U.N. Passes Resolution to Combat Antibiotic-Resistance Crisis

The United Nations passed its first resolution to combat antibiotic resistance, a problem that kills 700,000 people around the world every year, including 23,000 in the U.S.

“This is the health crisis of our generation,” Consumer Reports’ CEO Marta Tellado told U.N. delegates at Wednesday’s High-Level Meeting on Antimicrobial Resistance.

Among other issues, Tellado discussed the importance of both consumer education and government accountability in combating the problem.

The new resolution calls on member states to develop better systems for managing antibiotics, support research for new diagnostics and treatment options, and improve their surveillence of resistant bugs. The World Health Organization will develop an action plan in the coming months for combating antibiotic resistance.

Throughout the day, global health experts conjured a future in which even the simplest surgeries and most common infections (think hip replacements and urinary tract infections) carry the risk of death; and one in which standard medications (including those given for psoriasis, Crohn's disease, multiple sclerosis, and organ transplants) can no longer be used because there are no antibiotics to complement them.

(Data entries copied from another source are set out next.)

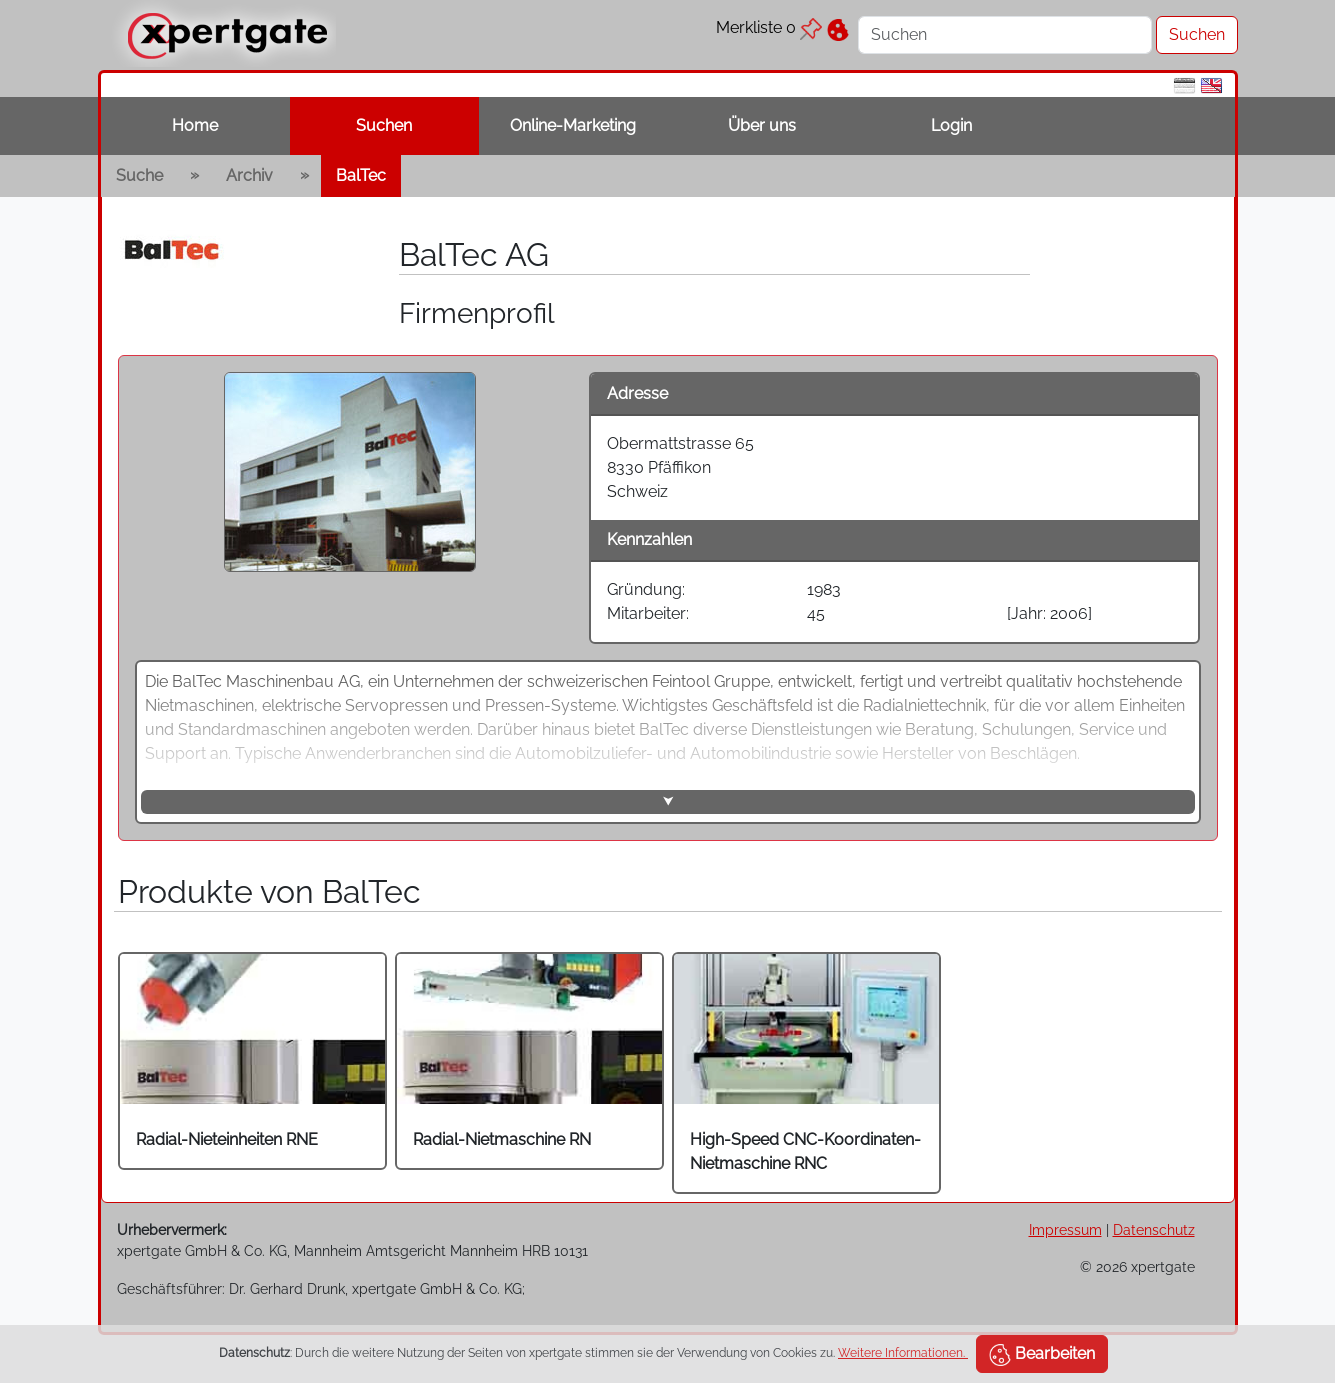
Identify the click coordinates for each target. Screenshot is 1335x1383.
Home (195, 125)
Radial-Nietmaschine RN (502, 1139)
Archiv (249, 175)
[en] (1211, 84)
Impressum (1065, 1229)
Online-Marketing (573, 125)
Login (951, 125)
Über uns (762, 125)
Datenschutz (1154, 1229)
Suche (139, 175)
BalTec (361, 175)
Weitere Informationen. (903, 1353)
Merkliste (769, 27)
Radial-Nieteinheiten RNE (227, 1139)
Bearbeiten (1042, 1355)
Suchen (384, 125)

“Many treatments we rely on now are immunosuppressive,” said Tom Frieden, M.D., director of the U.S. Centers for Disease Control and Prevention. “We need to be able to treat those infections for those medications to work.”

A recent report from the U.K. estimated that antibiotic resistant infections are on track to outpace cancer as a leading cause of death globally by 2050.

A 2015 Consumer Reports survey found that 41 percent of U.S. adults were completely unaware of the problem of antibiotic resistance. That statistic, Tellado said, presents both a problem and an opportunity: Consumer behavior can have a huge impact on whether antibiotic resistance persists or abates in the coming years.

For example, a growing consumer demand for food produced without antibiotics has led to some positive changes. A recent report from several groups including Consumers Union, the policy and mobilization arm of Consumer Reports, found that nine of the 25 largest fast food chains in the U.S. are adopting strong policies that prohibit the routine use of antibiotics, or medically important antibiotics, in the meat and poultry they serve. That's up from five chains last year.

While antibiotic resistance is typically described as a problem of medicine, factory farms play as much of a role as hospitals do. In the U.S., 80 percent of all antibiotics are used on farm animals—not exclusively to treat diseases, but also to prevent them from occurring, and to speed up the growth (and thus increase the profit potential) of cattle, chicken, and swine.

In doctors' offices and hospitals, the CDC estimates that up to a third of all antibiotic prescriptions are written for inappropriate uses, including viruses like the flu and other ailments that the drugs can’t work against. (Read more about when antibiotics are and aren't needed.)

In addition, a 2015 Consumer Reports survey found that one in five antibiotic prescriptions are written at patients’ requests.

“That’s a problem that can be solved through consumer education,” Tellado said.

But while consumer awareness is necessary, Tellado and others say that consumers can’t conquer antibiotic resistance on their own.

“We need leadership on a scale that we have not yet seen,” she told delegates. Individual governments need to craft and put in place policies that combat the overuse of existing antibiotics and support the development new ones.

Today’s resolution is a promising step in that direction.